[Date Prev][Date Next][Thread Prev][Thread Next][Date Index][Thread Index]
Re: [Qemu-arm] [RFC PATCH v1 2/2] target-arm: Use Neon for zero checking
From: |
Peter Maydell |
Subject: |
Re: [Qemu-arm] [RFC PATCH v1 2/2] target-arm: Use Neon for zero checking |
Date: |
Tue, 5 Apr 2016 17:01:17 +0100 |
On 5 April 2016 at 16:21, Paolo Bonzini <address@hidden> wrote:
> But in theory it should be enough to add a new #elif branch like this:
>
> #include "arm_neon.h"
> #define VECTYPE uint64x2_t
> #define VEC_OR(a, b) ((a) | (b))
> #define ALL_EQ(a, b) /* ??? :) */
#define ALL_EQ(a, b) (vgetq_lane_u64(a, 0) == vgetq_lane_u64(b, 0) && \
vgetq_lane_u64(a, 1) == vgetq_lane_u64(b, 1))

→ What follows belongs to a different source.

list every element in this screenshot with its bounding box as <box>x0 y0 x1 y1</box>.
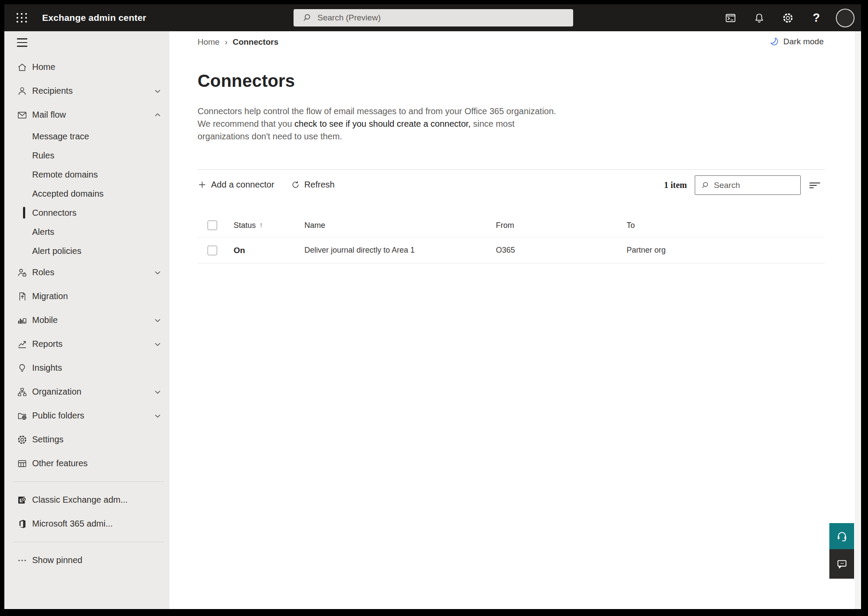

will do I think (probably suboptimal for a true vector compare but
works OK here as we're actually only interested in comparing against
constant zero; the compiler generates "load 64bit value from vector
register to integer; cbnz" for each half of the vector).
Worth benchmarking that (and the variant where we use the C code
but move the loop unrolling out to 16) against the handwritten
intrinsics version.
thanks
-- PMM